Kurt Cobain Exhibit Destroyed by Fire in Nirvana Frontman’s Home Town
The town of Aberdeen, Wash. lost a massive piece of their history over the weekend, as a fire destroyed the Aberdeen Museum of History. Within the museum was an entire section dedicated to Aberdeen native Kurt Cobain and the iconic career of Nirvana, now decimated by the fire and smoke. The cause of the fire has not yet been determined.
The fire broke out June 9, with the alarm call arriving at 9:26 AM. Flames fifteen to twenty feet high consumed the building as black smoke filled the interior before escaping through the collapsed roof.
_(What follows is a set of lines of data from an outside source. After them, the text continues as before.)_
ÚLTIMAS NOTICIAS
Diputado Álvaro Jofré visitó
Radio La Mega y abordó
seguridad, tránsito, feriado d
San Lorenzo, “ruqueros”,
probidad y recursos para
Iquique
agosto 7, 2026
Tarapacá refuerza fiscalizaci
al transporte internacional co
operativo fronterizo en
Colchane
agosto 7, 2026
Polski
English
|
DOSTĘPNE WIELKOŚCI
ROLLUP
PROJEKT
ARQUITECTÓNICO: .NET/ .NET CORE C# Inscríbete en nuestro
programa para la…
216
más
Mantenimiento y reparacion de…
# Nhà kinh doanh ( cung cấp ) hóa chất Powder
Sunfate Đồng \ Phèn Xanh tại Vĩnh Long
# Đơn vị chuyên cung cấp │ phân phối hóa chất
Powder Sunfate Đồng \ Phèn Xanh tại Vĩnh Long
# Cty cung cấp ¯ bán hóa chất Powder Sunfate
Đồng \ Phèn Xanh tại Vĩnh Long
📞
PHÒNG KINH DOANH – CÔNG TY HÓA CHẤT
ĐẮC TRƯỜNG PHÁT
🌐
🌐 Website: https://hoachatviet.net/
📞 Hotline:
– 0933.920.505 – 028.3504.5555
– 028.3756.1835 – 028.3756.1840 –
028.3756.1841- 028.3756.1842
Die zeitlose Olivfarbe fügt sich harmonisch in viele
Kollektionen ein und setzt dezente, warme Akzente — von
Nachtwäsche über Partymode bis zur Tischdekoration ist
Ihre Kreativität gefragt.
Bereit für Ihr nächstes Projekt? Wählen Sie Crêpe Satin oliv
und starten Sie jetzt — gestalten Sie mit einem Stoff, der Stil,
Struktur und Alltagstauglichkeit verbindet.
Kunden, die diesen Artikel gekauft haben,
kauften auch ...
The building is usually busy on weekdays, but the fire happened on Saturday, so no one was hurt.
"People have come from around the world to see what we had on Nirvana," museum curator Dave Morris told King 5 News. "Then we when they saw the rest of the history they were impressed. There's more to Aberdeen than just Kurt Cobain. This fire is history, so it will be in the record books. And we're going to rebuild and move on, and keep the history preserved. That's my job."
New artwork was installed in 2017 to commemorate what would have been Kurt Cobain’s 50th birthday. Local woman Jennifer Lundberg’s mother painted a mural for the museum. "It was Kurt Cobain and it really means a lot because he's from here. It's just beautiful art," Lundberg told Komo News.
Crews remained on location over the weekend to survey hot spots while firefighters are still investigating how the fire started.